**What you need to do:**
Below are the entries to work from; restate word for word the portion that opens with the line containing "très risquée et" and closes with the line containing "mettrons en oeuvre", keeping both.

══════

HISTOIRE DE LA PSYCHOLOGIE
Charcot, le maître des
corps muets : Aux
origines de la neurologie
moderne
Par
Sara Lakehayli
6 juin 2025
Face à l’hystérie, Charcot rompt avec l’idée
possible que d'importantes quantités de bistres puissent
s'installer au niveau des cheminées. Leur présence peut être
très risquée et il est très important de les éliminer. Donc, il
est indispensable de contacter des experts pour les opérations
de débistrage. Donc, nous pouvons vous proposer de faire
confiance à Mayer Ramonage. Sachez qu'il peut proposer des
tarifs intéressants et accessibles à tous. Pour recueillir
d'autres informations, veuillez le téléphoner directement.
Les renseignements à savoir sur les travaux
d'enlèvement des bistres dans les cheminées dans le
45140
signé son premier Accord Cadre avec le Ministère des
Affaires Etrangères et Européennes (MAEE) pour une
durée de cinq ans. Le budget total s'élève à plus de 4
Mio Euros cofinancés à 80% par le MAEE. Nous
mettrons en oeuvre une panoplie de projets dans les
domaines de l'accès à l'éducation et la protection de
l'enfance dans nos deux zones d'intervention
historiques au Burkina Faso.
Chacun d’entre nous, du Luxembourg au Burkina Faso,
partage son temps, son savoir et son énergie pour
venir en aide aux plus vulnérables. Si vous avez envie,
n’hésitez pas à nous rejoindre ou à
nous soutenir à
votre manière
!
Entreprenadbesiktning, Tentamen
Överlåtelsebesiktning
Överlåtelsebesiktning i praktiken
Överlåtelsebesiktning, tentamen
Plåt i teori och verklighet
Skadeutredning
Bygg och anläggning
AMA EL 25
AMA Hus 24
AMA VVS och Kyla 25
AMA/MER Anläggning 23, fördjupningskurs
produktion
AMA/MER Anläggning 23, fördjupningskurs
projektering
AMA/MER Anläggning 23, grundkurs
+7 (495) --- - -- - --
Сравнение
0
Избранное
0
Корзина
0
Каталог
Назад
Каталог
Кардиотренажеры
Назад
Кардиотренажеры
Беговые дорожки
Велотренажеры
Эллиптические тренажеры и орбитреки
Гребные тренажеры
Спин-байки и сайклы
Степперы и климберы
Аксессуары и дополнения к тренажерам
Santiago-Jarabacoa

══════

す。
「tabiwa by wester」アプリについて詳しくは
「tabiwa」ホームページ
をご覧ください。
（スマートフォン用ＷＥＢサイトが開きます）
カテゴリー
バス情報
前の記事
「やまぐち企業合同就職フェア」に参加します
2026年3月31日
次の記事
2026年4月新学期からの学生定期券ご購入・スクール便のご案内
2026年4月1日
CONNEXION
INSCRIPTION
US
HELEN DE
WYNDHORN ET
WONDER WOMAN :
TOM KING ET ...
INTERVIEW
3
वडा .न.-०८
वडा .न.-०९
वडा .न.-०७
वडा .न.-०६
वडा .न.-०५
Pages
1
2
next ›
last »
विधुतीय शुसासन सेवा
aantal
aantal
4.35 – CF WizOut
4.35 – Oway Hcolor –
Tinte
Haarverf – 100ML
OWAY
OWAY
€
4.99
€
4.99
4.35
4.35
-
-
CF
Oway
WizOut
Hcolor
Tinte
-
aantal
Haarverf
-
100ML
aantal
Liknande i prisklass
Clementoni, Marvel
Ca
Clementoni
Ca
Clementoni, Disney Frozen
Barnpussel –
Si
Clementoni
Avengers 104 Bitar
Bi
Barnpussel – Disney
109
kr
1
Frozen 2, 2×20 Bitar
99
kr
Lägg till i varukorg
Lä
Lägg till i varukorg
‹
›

══════

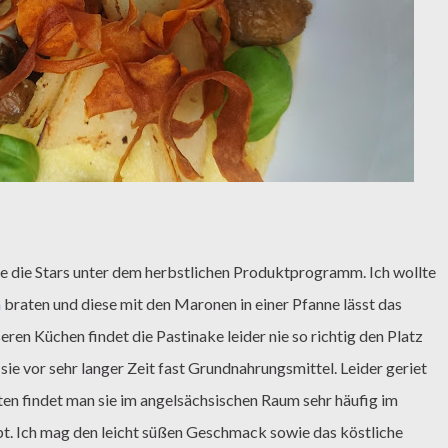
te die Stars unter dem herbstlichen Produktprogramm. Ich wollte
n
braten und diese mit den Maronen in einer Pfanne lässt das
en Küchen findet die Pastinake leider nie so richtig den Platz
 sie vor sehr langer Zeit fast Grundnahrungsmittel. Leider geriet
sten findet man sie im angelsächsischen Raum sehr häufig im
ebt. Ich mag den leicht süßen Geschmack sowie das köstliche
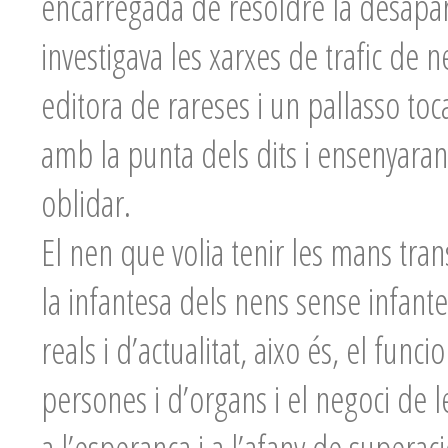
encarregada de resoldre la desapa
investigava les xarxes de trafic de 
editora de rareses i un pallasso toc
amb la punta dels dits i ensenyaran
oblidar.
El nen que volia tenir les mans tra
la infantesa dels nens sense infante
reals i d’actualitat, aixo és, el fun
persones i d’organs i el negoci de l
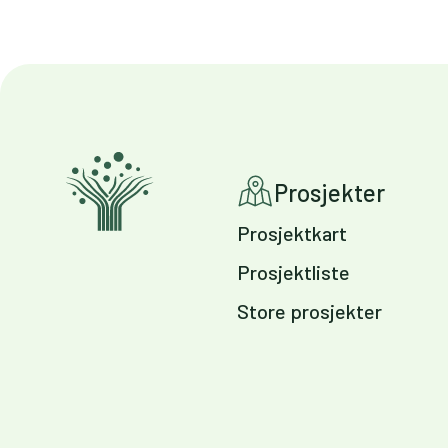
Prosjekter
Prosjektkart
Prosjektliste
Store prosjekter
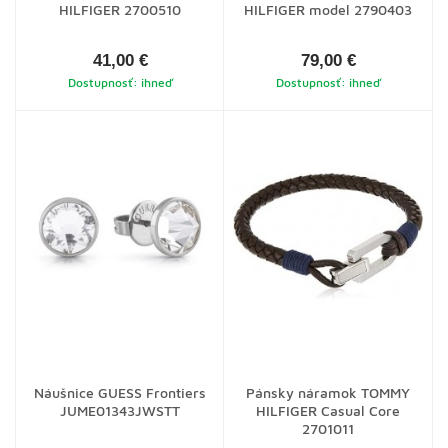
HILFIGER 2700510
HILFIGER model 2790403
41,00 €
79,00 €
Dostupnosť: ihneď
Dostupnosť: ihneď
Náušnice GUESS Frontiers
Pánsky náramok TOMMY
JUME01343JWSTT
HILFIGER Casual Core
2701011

══════

**Solution to this exercise:**
très risquée et il est très important de les éliminer. Donc, il
est indispensable de contacter des experts pour les opérations
de débistrage. Donc, nous pouvons vous proposer de faire
confiance à Mayer Ramonage. Sachez qu'il peut proposer des
tarifs intéressants et accessibles à tous. Pour recueillir
d'autres informations, veuillez le téléphoner directement.
Les renseignements à savoir sur les travaux
d'enlèvement des bistres dans les cheminées dans le
45140
signé son premier Accord Cadre avec le Ministère des
Affaires Etrangères et Européennes (MAEE) pour une
durée de cinq ans. Le budget total s'élève à plus de 4
Mio Euros cofinancés à 80% par le MAEE. Nous
mettrons en oeuvre une panoplie de projets dans les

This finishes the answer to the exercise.